The Wisebag was deployed to electronically monitor applicator use during study follow-up, using only the “passive” monitoring feature of the system (opening events sent in real time to a database). The Wisebag system can also provide Short Message Service reminders sent when no opening event is detected,10,12 although that feature was not used because the aims of this study were to compare different measures of adherence, not to evaluate adherence interventions. Nevertheless, more than half of the participants said the Wisebag served as a visual cue reminding them to use the gel. Events monitoring system may function as adherence-enhancing tools, although without reminders, their effects seem to diminish over time.22,23 Consequently, the Wisebag Short Message Service reminder for active monitoring should be further evaluated because forgetting is a commonly cited reason given for microbicide nonadherence24 and was the most common reason for not opening the Wisebag in this study.

Compared with DSA, Wisebag provided moderate sensitivity and specificity to estimate the proportion of high adherers during the study. Several technical difficulties occurred with the system—including premature device battery depletion, suspected to be caused by 3G versus 4G network incompatibility—that further limited study power for adherence measure comparison in this pilot study. This unexpected problem was communicated to the manufacturer who since then has made several upgrades (L. Marshall, written communication, December 2012). Aside from cost, other challenges with the Wisebag, as reported by users, include bulkiness, impracticality, and low portability. Different container designs may help address these issues.

Fewer than 50% of participants were high adherers by any of the 3 objective measures: when using DSA as the referent, adherence by UVA was virtually the same. Two of the 3 self-reported measures (frequency and the percent dose taken) overestimated use compared with DSA, whereas rating provided the closest estimate of adherence to DSA, which is consistent with the reported performance of this questionnaire item in studies of HIV treatment adherence.18,25,26 Correlation between the Wisebag and the other adherence measures was moderate, similar to previous reports of EMS.12,27,28 Wisebag underestimated adherence compared with the applicator tests, a known issue with EMS typically caused by pocket dosing.29 Here, retrieving more than 1 applicator at a time from the Wisebag, as well as extra openings by participants or by family members, was reported by a small minority, which will yield biased estimates of product use. Other studies have used composite scores or algorithms to correct for misestimation of adherence with EMS.22,28,29 Wisebag or other EMS can complement use of an applicator test to generate a composite adherence measure.9

This study has several limitations. First, this was a short study with a small sample size.

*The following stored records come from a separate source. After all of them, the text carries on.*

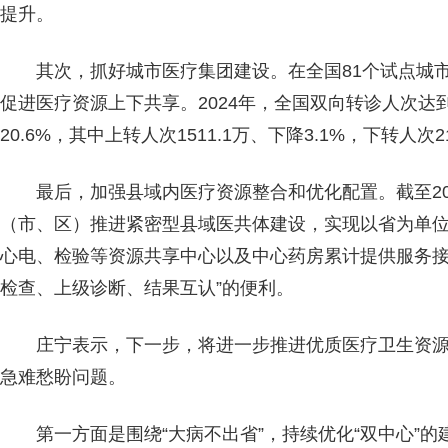
提升。
其次，抓好城市医疗集团建设。在全国81个试点城
促进医疗资源上下共享。2024年，全国双向转诊人次达到36
20.6%，其中上转人次1511.1万、下降3.1%，下转人次21
最后，加强县域内医疗资源整合和优化配置。截至202
（市、区）推进紧密型县域医共体建设，实现以省为单位全
心电、检验等资源共享中心以及中心药房累计提供服务接近
检查、上级诊断、结果互认”的便利。
庄宁表示，下一步，将进一步推进优质医疗卫生资
急难愁盼问题。
第一方面是围绕“大病不出省”，持续优化“双中心”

Because 2 Wisebag devices were completely inoperable, the overall sample with any Wisebag measures was further reduced to 37. Second, the study used a placebo product; consequently, the results might not be generalizable to a longer study or one with an active product. Third, the Wisebag was not used to its full potential (real-time active monitoring) because this study focused on adherence measurement, not on optimizing adherence in the study. Therefore, the potential benefit of the Wisebag was not fully explored.

In summary, the DSA and UVA performed similarly and should be considered as objective measures of product use in future microbicide gel trials. In addition, they are inexpensive and relatively simple to implement on-site without risk of unblinding. To increase test accuracy, combining UVA followed by DSA as a tiebreaker may be optimal but will require further study. Assessing the feasibility of UVA and the combination of both tests in low-resource settings would be important. Technical challenges experienced with the Wisebag should be reevaluated with the upgraded devices. Furthermore, the design of more discreet and portable containers may facilitate use by participants. Although Wisebag alone may not be optimal for accurate adherence measurement, further study of this or similar EMS should be pursued to evaluate its potential in concert with other measures and for promoting adherence through its active mode with reminder messaging and real-time alerts to investigators to intervene.